Dot_product vs vectorization

olorin · April 13, 2018, 12:06am

Hi all,

It’s my first post here, but I hope it you will find it somewhat valuable. I’ve recently been trying to optimize a model that performs a lot of dot_product operations:

transformed parameters {
  ...
  for(n in 1:N)
    beta_x[n] = dot_product(beta[conversion_type[n], vertical[n]], x[n]);
}           
            
model {     
    y ~ student_t(nu, beta_x, sigma);
}

and noticed how expensive dot_product operation is in stan. Profiling it with perf and cmdstan I got the following results:

+   22.33%  R        file26bf7e2571d5fa.so  [.] stan::math::dot_product<stan::math::var, -1, 1, double, -1, 1> 
+   11.76%  R        libjemalloc.so.2       [.] malloc 
+   11.43%  R        file26bf7e2571d5fa.so  [.] stan::math::check_range

Being quite surprised that dot_product runs malloc, I dug into the code and found that what’s really multiplied is an Eigen::VectorXd<stan::math::var> times Eigen::VectorXd<double> and that the former one is being rewritten into the latter type for every dot_product operation.

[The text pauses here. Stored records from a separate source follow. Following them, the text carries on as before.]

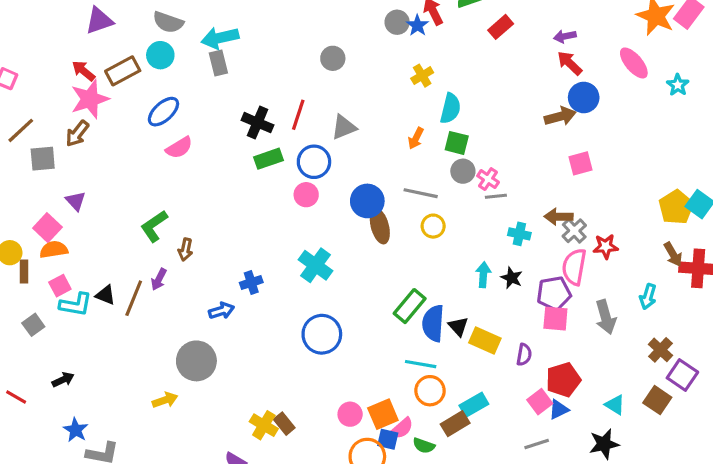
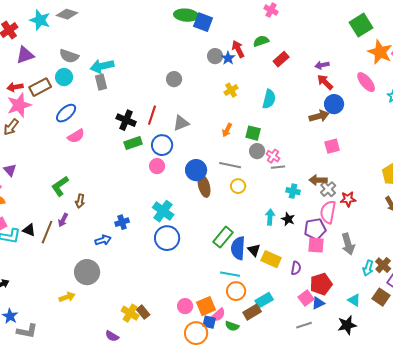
red arrow: (83, 71) -> (15, 87), turned -49
cyan semicircle: (450, 108) -> (269, 99), moved
cyan arrow: (648, 297) -> (368, 268), moved
blue circle: (322, 334) -> (167, 238), moved

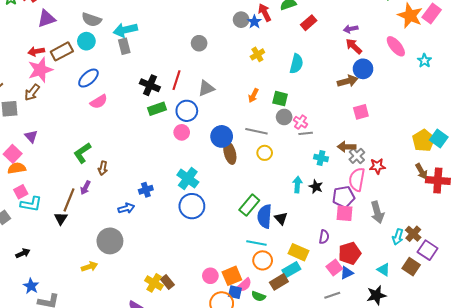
black triangle: (29, 230) -> (61, 218), moved, turned 40
yellow rectangle: (271, 259) -> (298, 252), moved

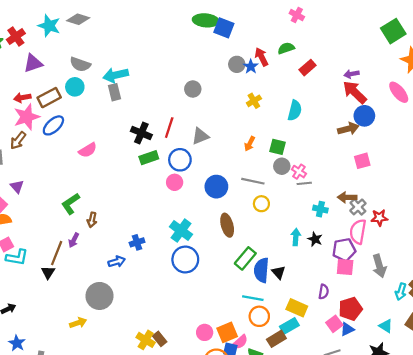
red arrow: (354, 46) -> (355, 92), size x1.4
blue ellipse: (88, 78) -> (53, 125), moved
brown ellipse: (230, 153) -> (227, 225), moved

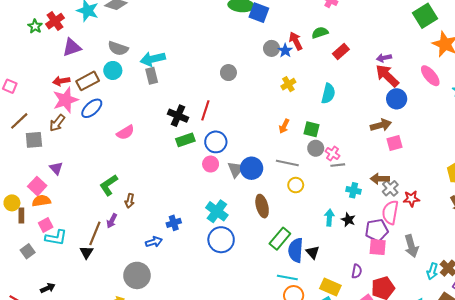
brown arrow: (348, 129) -> (381, 125), moved
gray triangle: (200, 136) -> (236, 169), moved, turned -30

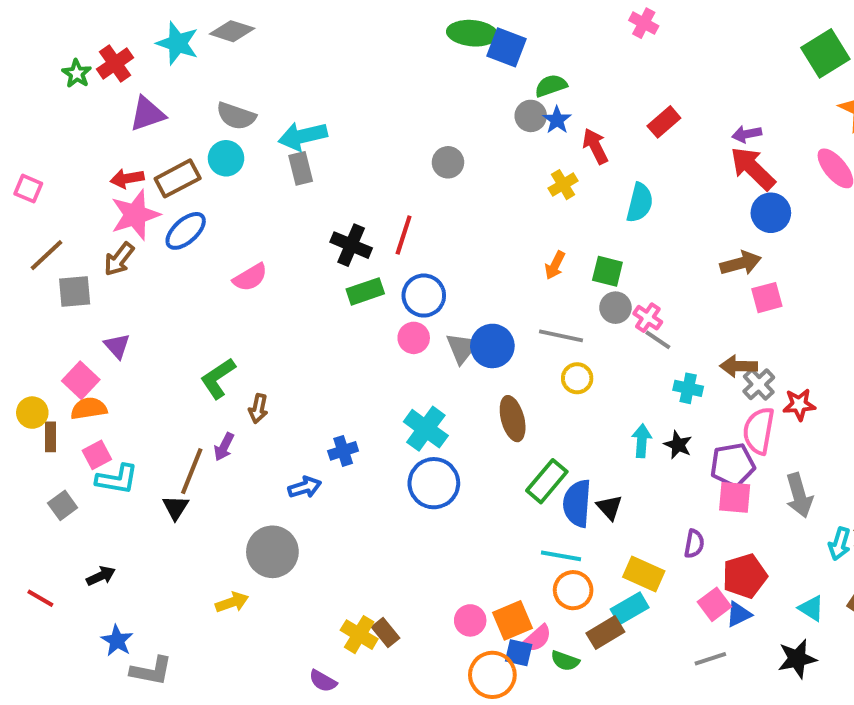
green semicircle: (320, 33) -> (551, 86), moved
red arrow: (296, 41) -> (595, 146), moved
gray line: (338, 165) -> (658, 340), turned 40

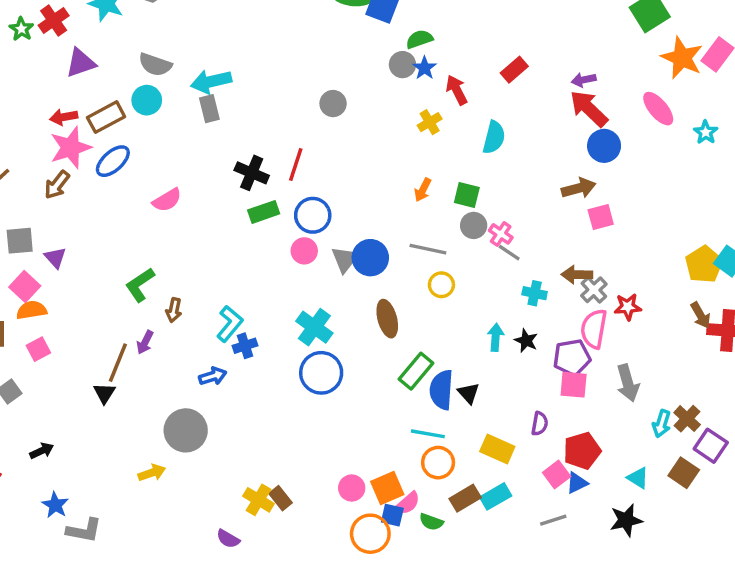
gray square: (75, 291) -> (20, 241), moved
cyan L-shape: (117, 479) -> (230, 324), moved, turned -60
cyan rectangle: (630, 608) -> (496, 496), moved

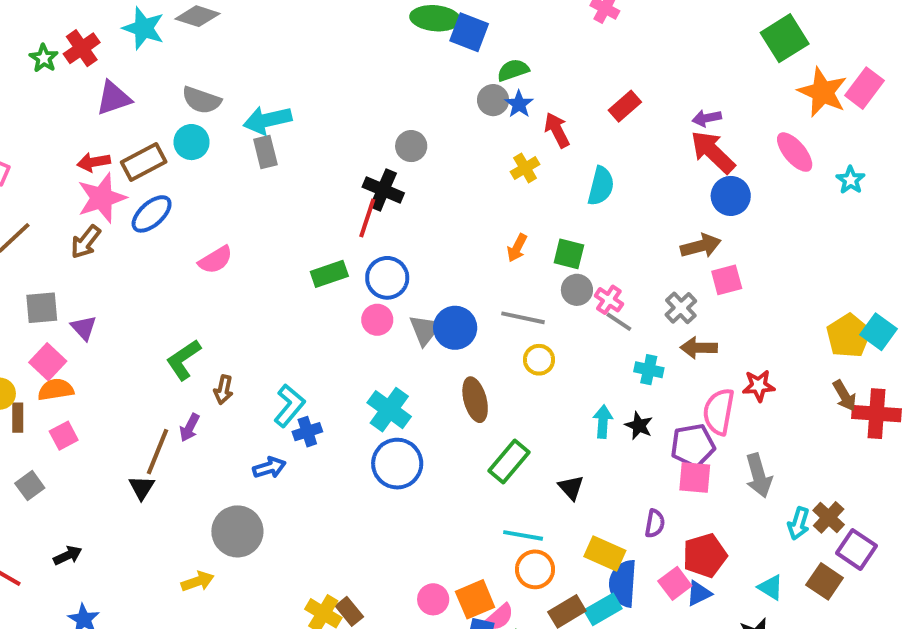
black cross: (252, 173) -> (383, 190), moved
gray cross: (594, 290) -> (681, 308), moved
blue semicircle: (441, 390) -> (623, 583), moved

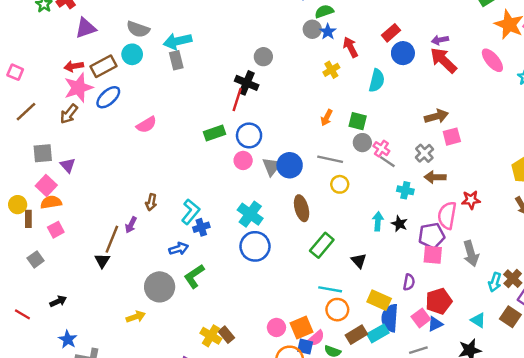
blue circle: (731, 196) -> (403, 53), moved
green L-shape: (184, 360) -> (194, 276), moved

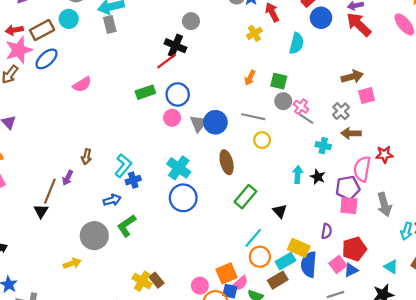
red line: (237, 100) -> (167, 61), turned 35
cyan line: (330, 289) -> (253, 238), turned -60
pink circle: (276, 327) -> (200, 286), moved
cyan rectangle: (378, 333) -> (285, 261), moved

It seems that a huge performance improvement (especially given that tls access is slower for dynamically linked binaries and hence rewritting vectors in rstan is even slower than in cmdstan) can be achieved by storing vectors of stan::math::vars as Eigen::VectorXd<double>s of values and derivatives.

Has anyone ever looked into it? I’ll be happy to look into it more deeply, but if you already know that it’s impossible to implement, I won’t need to waste my time trying.

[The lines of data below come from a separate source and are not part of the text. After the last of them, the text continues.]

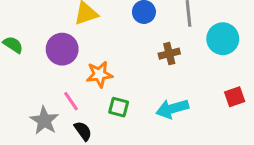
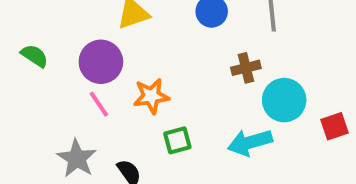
cyan circle: (223, 39) -> (284, 100), moved
pink line: (71, 101) -> (99, 104), moved
green square: (119, 107) -> (177, 140), turned -30

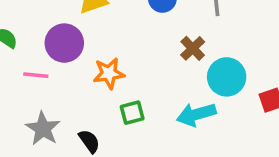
brown cross: (246, 68) -> (193, 48), turned -30
pink line: (99, 104) -> (36, 75), moved, turned -50

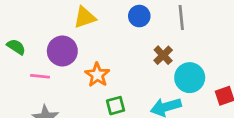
orange star: (109, 73) -> (97, 75), turned -30

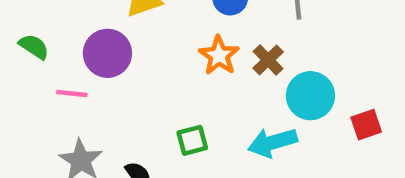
orange star: (97, 75) -> (219, 56), moved

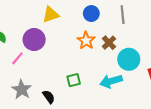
pink line: (72, 93) -> (17, 58), turned -56

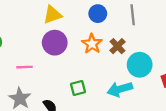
purple circle: (34, 40) -> (55, 43), moved
pink line: (17, 58) -> (24, 67), moved, turned 48

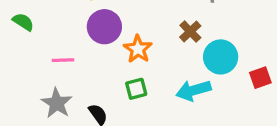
orange star: (92, 44) -> (138, 49), moved

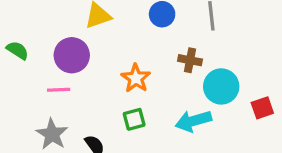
purple circle: (104, 27) -> (72, 55), moved
brown cross: (190, 31) -> (190, 60), turned -35

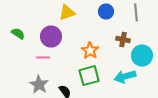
green square: (134, 119) -> (89, 76), size x1.5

Bob_Carpenter · April 13, 2018, 9:20pm

Welcome to the Stan forums!

Rule one is to post enough of your model so we don’t have to guess what the types of things are. Presumably beta is something like a two-dimensional array of vectors and x is either a matrix or something else?

There’s a chapter in the manual on representations to reduce copying. Making x an array of vectors, for example, is much more efficient than making it a matrix.

Alternatively, rather than doing a sequence of N dot products, you can combine it all into a single 'rows_dot_product` operation by constructing the appropriate matrices first.

We know it’s very challenging. As far as I know, nobody’s figured this out for any autodiff system. The problem is how to also implement the indexing operation. It’s fine if you only ever access vectors or matrices holistically.

This is very misleading. Those range checks won’t nearly consume the amount of time it looks like they do if you instrument directly. Profiling has the problem of interrupting highly optimized operations and adding timing artifacts.

olorin · April 17, 2018, 1:24am

Rule one is to post enough of your model so we don’t have to guess what the types of things are.

Sorry, my bad, I think this would be the minimal full stan code that illustrates the problem:

data {
      int<lower=0> N;
      int<lower=0> T;
      int<lower=0> V; 
      int<lower=0> C; 
      vector[N] y; 
      simplex[C] x[N];
      int<lower=0> c[N];
      int<lower=0> v[N]; 
}

parameters {
  vector<lower=0, upper=1>[C] beta_t[T];
  vector<lower=0, upper=1>[C] beta_v[V];
  real<lower=0> nu;
  real<lower=0.01> sigma; 
}
transformed parameters {
  vector[C] beta[T, V];
  vector[N] beta_x;

  for(t in 1:T)
    for(v in 1:V)
      beta[t, v] =  (beta_t[t] + beta_v[v]) ;

  for(n in 1:N)
    beta_x[n] = dot_product(beta[c[n], v[n]], x[n]);
}

model {
  y ~ student_t(nu, beta_x, sigma);
}

For the context C is much smaller than N, which also plays a role here.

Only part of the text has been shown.